今度は、私の肩辺りをカジカジと齧り出した。
『あぁ…よだれが…』
「噛まれてんじゃねぇか。やっぱ嫌われてるだろ、これ」
「でも俺、馬が人の体を食むのは 愛情表現だって聞いた事があるよ」
龍之介の言葉に、またしても主人は頷いた。私はどうやら、本格的にヴォーパルのお眼鏡に叶ったらしい。

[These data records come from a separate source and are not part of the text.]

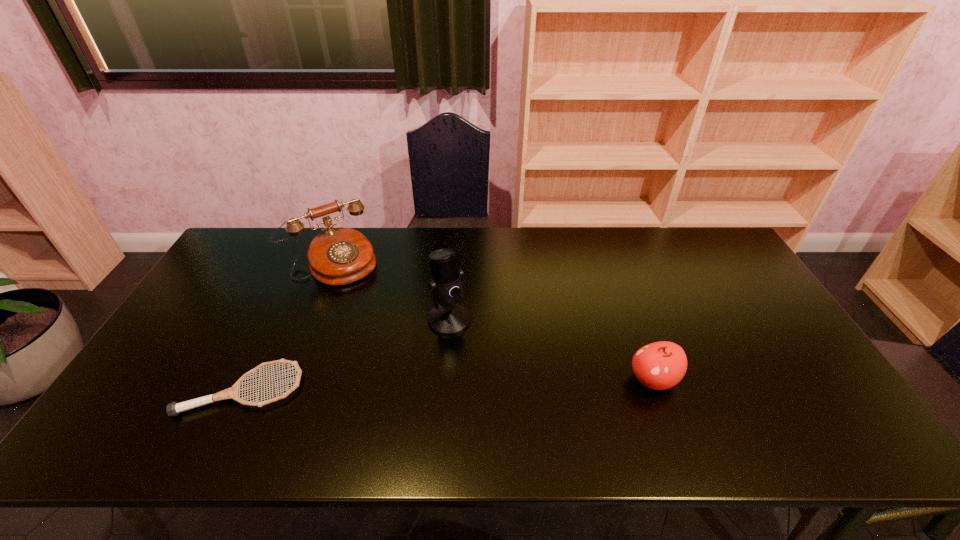 You are a GUI agent. You are given a task and a screenshot of the screen. Output one action in this format:
    pyautogui.click(x=<x>, y=<y>)
    Task: Click on the tennis racket
    The width and height of the screenshot is (960, 540).
    Given the screenshot: What is the action you would take?
    pyautogui.click(x=173, y=409)

You are a GUI agent. You are given a task and a screenshot of the screen. Output one action in this format:
    pyautogui.click(x=<x>, y=<y>)
    Task: Click on the apple
    This screenshot has height=540, width=960.
    Given the screenshot: What is the action you would take?
    pyautogui.click(x=661, y=365)

Identify the location of the rightmost object. (661, 365).

Where is `telephone`? telephone is located at coordinates (337, 256).

At what (x,y) coordinates should I click in order to perform the action: click on the third shortest object. Please return your answer as a coordinate pair (x, y). This screenshot has width=960, height=540. Looking at the image, I should click on (337, 256).

Find the location of a particular element. Image resolution: width=960 pixels, height=540 pixels. the tallest object is located at coordinates (449, 317).

Where is `the second farthest object`? The width and height of the screenshot is (960, 540). the second farthest object is located at coordinates (449, 317).

At what (x,y) coordinates should I click in order to perform the action: click on free space located 0.050m on the back of the tennis racket. Please return your answer as a coordinate pair (x, y). This screenshot has width=960, height=540. Looking at the image, I should click on pyautogui.click(x=262, y=349).

Image resolution: width=960 pixels, height=540 pixels. In order to click on vacant point located 0.300m on the left of the third tallest object in this screenshot , I will do `click(510, 380)`.

Where is `vacant region located on the dial of the telephone`? vacant region located on the dial of the telephone is located at coordinates (396, 347). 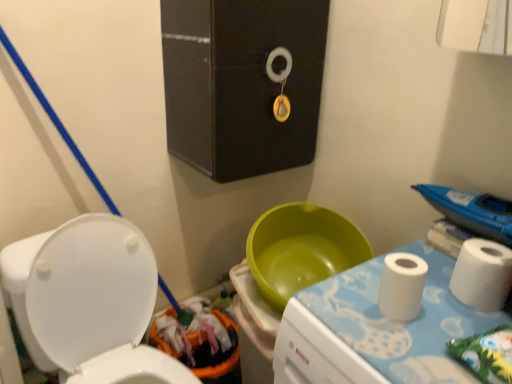 This screenshot has width=512, height=384. Identify the location of blank space to the left of white matte toilet paper at right. (407, 324). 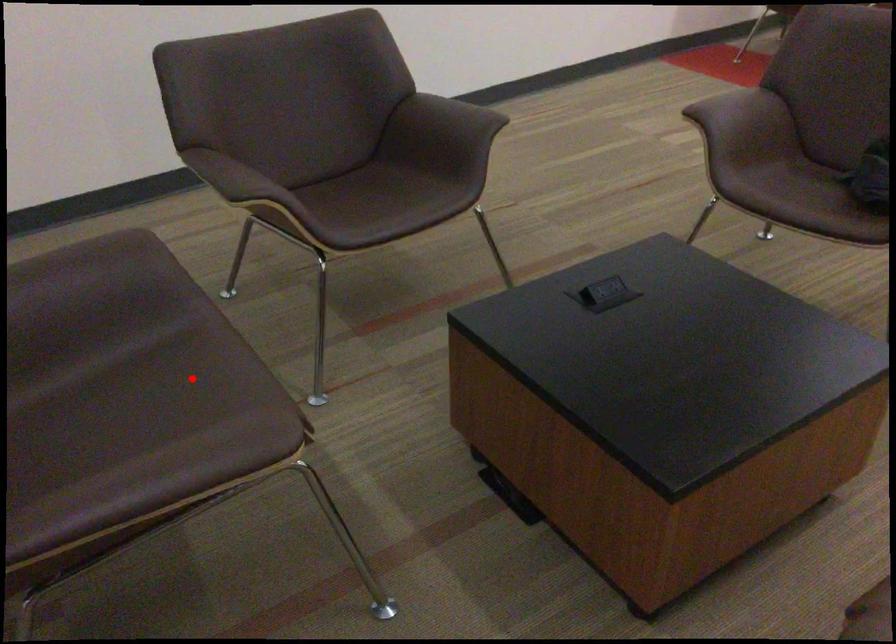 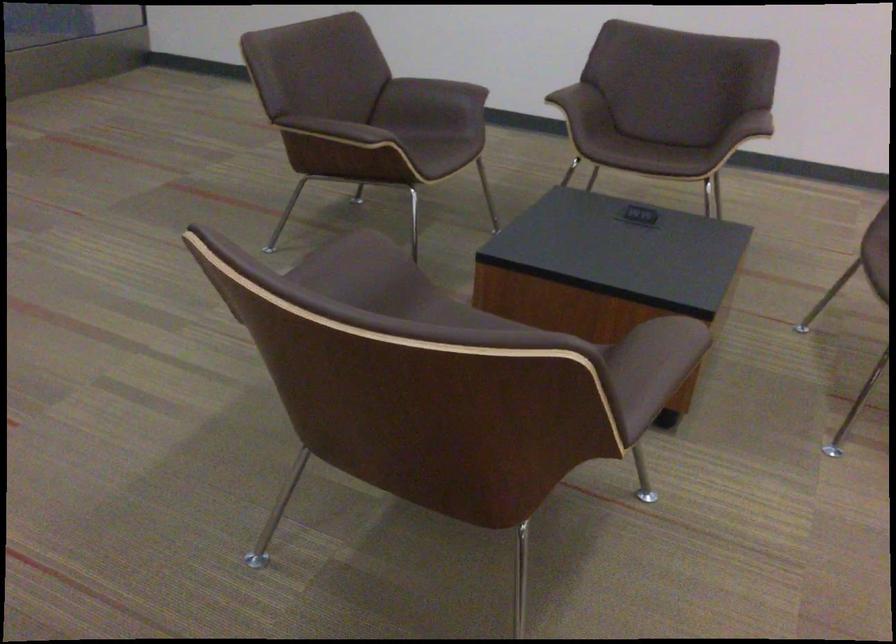 Question: I am providing you with two images of the same scene from different viewpoints. In image1, a red point is highlighted. Considering the same 3D point in image2, which of the following is correct?

Choices:
 (A) It is closer
 (B) It is farther

Answer: (B) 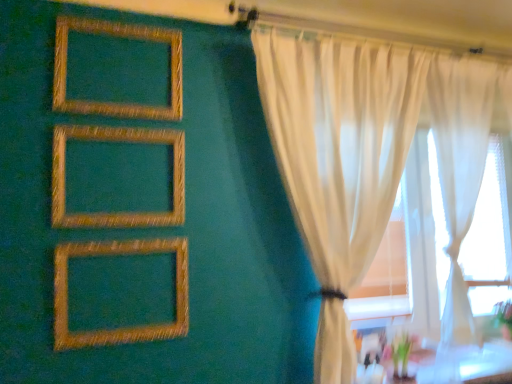 Question: Is gold textured picture frame at lower left, placed as the first picture frame when sorted from bottom to top, next to gold textured frame at center, which ranks as the second picture frame in bottom-to-top order, and touching it?

Choices:
 (A) no
 (B) yes

Answer: (A)

Question: From the image's perspective, would you say gold textured picture frame at lower left, placed as the first picture frame when sorted from bottom to top, is positioned over gold textured frame at center, placed as the second picture frame when sorted from top to bottom?

Choices:
 (A) yes
 (B) no

Answer: (B)

Question: Does gold textured picture frame at lower left, which is counted as the third picture frame, starting from the top, have a smaller size compared to gold textured frame at center, which ranks as the second picture frame in bottom-to-top order?

Choices:
 (A) no
 (B) yes

Answer: (A)

Question: Is gold textured frame at center, which ranks as the second picture frame in bottom-to-top order, surrounded by gold textured picture frame at lower left, placed as the first picture frame when sorted from bottom to top?

Choices:
 (A) no
 (B) yes

Answer: (A)

Question: From a real-world perspective, is gold textured picture frame at lower left, placed as the first picture frame when sorted from bottom to top, located higher than gold textured frame at center, placed as the second picture frame when sorted from top to bottom?

Choices:
 (A) yes
 (B) no

Answer: (B)

Question: Based on their sizes in the image, would you say gold textured frame at center, which ranks as the second picture frame in bottom-to-top order, is bigger or smaller than gold textured frame at upper left, acting as the 3th picture frame starting from the bottom?

Choices:
 (A) big
 (B) small

Answer: (B)

Question: Is gold textured frame at center, placed as the second picture frame when sorted from top to bottom, in front of or behind gold textured frame at upper left, acting as the 3th picture frame starting from the bottom, in the image?

Choices:
 (A) front
 (B) behind

Answer: (A)

Question: Does point (58, 195) appear closer or farther from the camera than point (179, 71)?

Choices:
 (A) farther
 (B) closer

Answer: (B)

Question: In the image, is gold textured frame at center, placed as the second picture frame when sorted from top to bottom, on the left side or the right side of gold textured frame at upper left, acting as the 3th picture frame starting from the bottom?

Choices:
 (A) right
 (B) left

Answer: (A)

Question: Is gold textured picture frame at lower left, which is counted as the third picture frame, starting from the top, to the left or to the right of gold textured frame at center, which ranks as the second picture frame in bottom-to-top order, in the image?

Choices:
 (A) left
 (B) right

Answer: (B)

Question: Is gold textured picture frame at lower left, which is counted as the third picture frame, starting from the top, inside the boundaries of gold textured frame at center, placed as the second picture frame when sorted from top to bottom, or outside?

Choices:
 (A) outside
 (B) inside

Answer: (A)

Question: Is point (181, 301) positioned closer to the camera than point (65, 185)?

Choices:
 (A) farther
 (B) closer

Answer: (A)

Question: Looking at their shapes, would you say gold textured picture frame at lower left, which is counted as the third picture frame, starting from the top, is wider or thinner than gold textured frame at center, placed as the second picture frame when sorted from top to bottom?

Choices:
 (A) thin
 (B) wide

Answer: (B)

Question: Is point (152, 223) positioned closer to the camera than point (497, 162)?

愛情表現と聞いてしまえば、拒否するのも気が引ける。されるがままになっている私を見て、主人は不思議そうに首を傾げる。
「珍しい事もあるなぁ。ヴォーパルは牡馬で、根っからの女好きで通ってるんだが…
男にこんなふうに懐くのは初めてだわ」
「「……」」
(なるほど)
ヴォーパルは、私の性別を的確に見抜いたらしい。さすが動物。野生のカンという奴だろうか。と、私と天と龍之介だけが納得した。
一方の楽は、ポン と手のひらに自らの拳を打ち付けた。
「そうか…!だから、さっき天だけ攻撃されなかったんだな」
「ねぇ、ちょっとそれどういう意味?」
「お前も春人も女顔だから、ヴォーパルは嫌がらなかったんだろ?」
「…楽。プロデューサーは別として、ボクは産まれてこの方、女顔だった瞬間なんて一度もない」
「お前って、意外と自分のこと客観視出来てねぇよな」
「は?キミに言われたくないんだけど」
楽と天が言い争う最中も、私はヴォーパルにガジガジされていた。彼は軽く食んでいるつもりなのだろうが、結構痛い。
龍之介が心配そうな瞳を向ける中、主人が私に問う。